Instructions
- Sauté Vegetables: In a large pot, heat olive oil over medium heat. Add the diced onion and cook until translucent, about 5 minutes. Stir in the minced garlic and cook for another minute.
- Add Vegetables: Add the chopped cabbage, carrots, and celery to the pot. Cook for about 5 minutes, stirring occasionally.
- Add Liquids and Seasonings: Pour in the chicken or vegetable broth and diced tomatoes with their juice. Stir in the dried thyme, dried basil, and bay leaf. Season with salt and pepper to taste.
- Simmer: Bring the soup to a boil, then reduce the heat and let it simmer for 20-25 minutes, or until the cabbage and other vegetables are tender.
- Add Optional Ingredients: If using green beans, add them in the last 10 minutes of cooking to ensure they are tender but still crisp.
- Serve: Remove the bay leaf before serving. Ladle the soup into bowls and enjoy hot.
Storage Methods
- Refrigeration: Store leftover soup in an airtight container in the refrigerator for up to 4 days. Reheat on the stove or in the microwave before serving.
- Freezing: Let the soup cool completely before transferring it to a freezer-safe container or bag. Freeze for up to 3 months.

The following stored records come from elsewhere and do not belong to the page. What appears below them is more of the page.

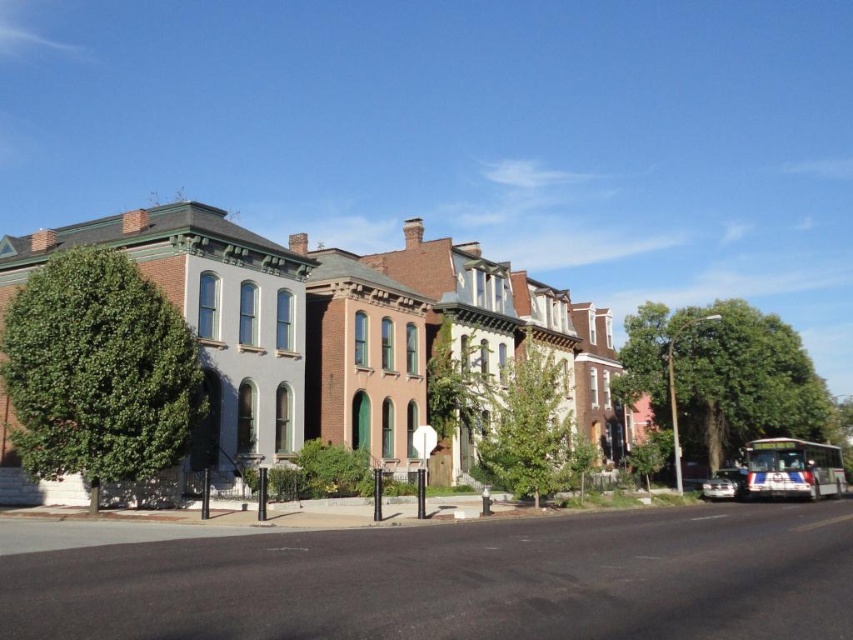 You are a city planner assessing the street layout. You need to install a new streetlight between the green leafy tree at left and the green leafy tree at center. Considering their heights, which tree would require a taller pole to avoid blocking sunlight?

The green leafy tree at left has a greater height compared to the green leafy tree at center, so installing a taller pole near the green leafy tree at left would be necessary to ensure sunlight isn

You are standing on the sidewalk in front of the historic buildings and notice two green leafy trees. Which tree, the green leafy tree at right or the green leafy tree at center, is closer to you?

The green leafy tree at right is closer to you because the green leafy tree at center is behind it.

You are standing at the intersection and want to walk to the green leafy tree at right. Which direction should you head towards?

The green leafy tree at right is located at coordinates point (723, 376), so you should head towards the right side of the street to reach it.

Thaw in the refrigerator overnight and reheat on the stove.
Variations
- Meaty Version: Add cooked ground beef or shredded chicken for extra protein and heartiness.
- Spicy Kick: Incorporate a pinch of red pepper flakes or a splash of hot sauce for a spicy version.
- Herb Variations: Experiment with fresh herbs like parsley or cilantro for added flavor.
- Creamy Soup: Stir in a splash of heavy cream or coconut milk at the end of cooking for a creamy texture.
Benefits of the Ingredients
- Cabbage: High in vitamins C and K, fiber, and antioxidants. Cabbage supports digestive health, immune function, and overall well-being.
- Olive Oil: Provides healthy monounsaturated fats and antioxidants. It adds richness to the soup and supports heart health.
- Carrots: Rich in vitamin A, fiber, and antioxidants. Carrots contribute to eye health and support the immune system.
- Celery: Contains vitamins A, C, and K, as well as fiber. Celery is known for its hydrating properties and digestive benefits.
- Garlic: Offers potential immune-boosting properties and can help with reducing inflammation.
Easy Cabbage Soup is a nourishing and easy-to-make dish that fits well into any healthy eating plan. With its simple ingredients and straightforward preparation, this soup offers a satisfying and flavorful meal. Whether enjoyed on its own or with added protein, it’s a versatile and nutritious choice that aligns with various dietary preferences.